Wir können uns das sagen lassen von Jochen Klepper als von einem Menschen, der schließlich nur durch den Tod hindurch Gottes Licht geschaut hat, dessen letzter Tagebucheintrag auf das Bild des am Kreuz segnenden Christus verweist. Jesus Christus selbst ist es, der die Dunkelheit äußerster Gottverlassenheit durchschritten hat. Er ist durch diese Verlassenheit zum Leben durchgedrungen. Mit dem Licht seines neuen Lebens will er einen jeden unserer Tage begleiten. – Kein Dunkel soll mehr ewig sein, kein Dunkel uns für immer festhalten.

Vers 5: Gott will im Dunkel wohnen und hat es doch erhellt.

              Als wollte er belohnen, so richtet er die Welt.

              Der sich den Erdkreis baute, der lässt den Sünder nicht.

              Wer hier dem Sohn vertraute, kommt dort aus dem Gericht.

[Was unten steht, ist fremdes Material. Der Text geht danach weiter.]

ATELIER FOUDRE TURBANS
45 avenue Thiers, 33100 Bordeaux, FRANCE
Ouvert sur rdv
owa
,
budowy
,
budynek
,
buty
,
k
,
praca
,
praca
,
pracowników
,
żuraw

In der 5. Strophe kommt noch einmal alles zusammen, was dieses Lied sagen will. Jochen Klepper kann hier die Aussagen über Gott nur in Gegensätzen fassen, in Gegensätzen, durch die Gott aber in seiner ganzen Zuwendung zu allen Widersprüchlichkeiten menschlicher Existenz, zu aller Not, Verlorenheit und Schuld erscheint. Sein Gericht über menschliche Schuld ist paradoxerweise keine Bestrafung, sondern wie eine Belohnung: Er setzt sich menschlicher Schuld aus! Der, der das Weltall erschaffen hat, ist sich nicht zu gering, sich dem einzelnen, und gerade dem, der an der Last seiner Sünde trägt, zuzuwenden.

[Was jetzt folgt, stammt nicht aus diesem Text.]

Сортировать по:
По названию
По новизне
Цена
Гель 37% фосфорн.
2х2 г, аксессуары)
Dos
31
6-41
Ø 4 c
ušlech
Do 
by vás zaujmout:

Damit mündet das Lied in der Botschaft: Wer hier Jesus vertraut, hat eine ewige Perspektive – er braucht die Verdammung für seine Schuld nicht mehr zu fürchten.

Wer von dieser Verheißung weiß, wem dieser Trost gewiss ist, der wird nicht anders können, als andere diese Verheißung, diesen Trost auch wissen und spüren zu lassen. Er wird hinausgehen, wird jeden und jede, die ihm begegnen, mit den Augen der Liebe Jesu sehen lernen. Wie wichtig ist das gerade in diesem Jahr, das uns mit so vielen Unsicherheiten, Ängsten und Nöten umgibt: Licht ins Dunkel zu tragen, aufzuhellen, beizustehen in den Bereichen, in denen wir wirken können und Verantwortung tragen, und dabei uns selbst immer wieder von dem Licht des Morgensterns umfangen zu lassen.